§ Work to complete
Starting at the line that contains "1日当たり 3,200円～" and ending at the line that contains "初期費用他 22,000円～", the lines below are to be given again exactly, with nothing added.

Extracted data entries:
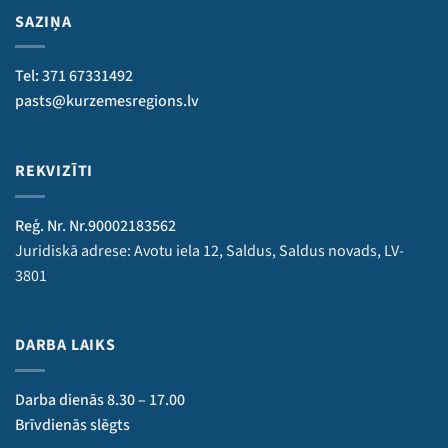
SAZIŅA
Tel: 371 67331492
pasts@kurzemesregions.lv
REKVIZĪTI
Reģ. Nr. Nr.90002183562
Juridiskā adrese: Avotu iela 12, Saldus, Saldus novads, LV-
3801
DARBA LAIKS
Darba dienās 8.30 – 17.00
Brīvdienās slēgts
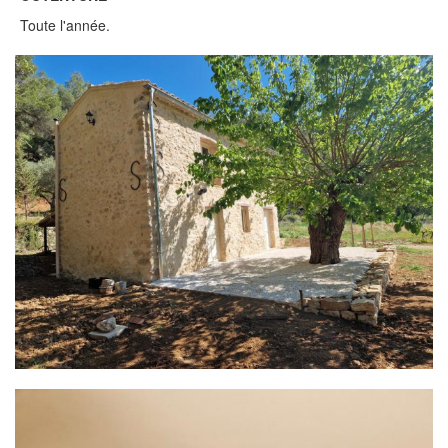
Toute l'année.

--

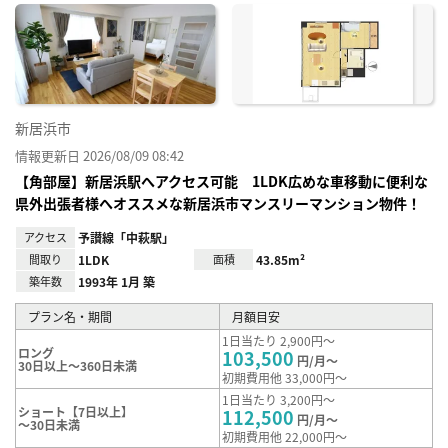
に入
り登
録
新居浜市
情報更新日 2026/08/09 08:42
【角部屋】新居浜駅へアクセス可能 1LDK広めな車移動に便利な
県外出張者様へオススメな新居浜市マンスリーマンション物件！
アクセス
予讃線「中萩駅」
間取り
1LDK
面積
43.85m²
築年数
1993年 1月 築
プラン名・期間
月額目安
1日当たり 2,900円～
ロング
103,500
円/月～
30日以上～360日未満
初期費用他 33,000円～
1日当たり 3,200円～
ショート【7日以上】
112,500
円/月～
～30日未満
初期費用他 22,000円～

§ Output below
1日当たり 3,200円～
ショート【7日以上】
112,500
円/月～
～30日未満
初期費用他 22,000円～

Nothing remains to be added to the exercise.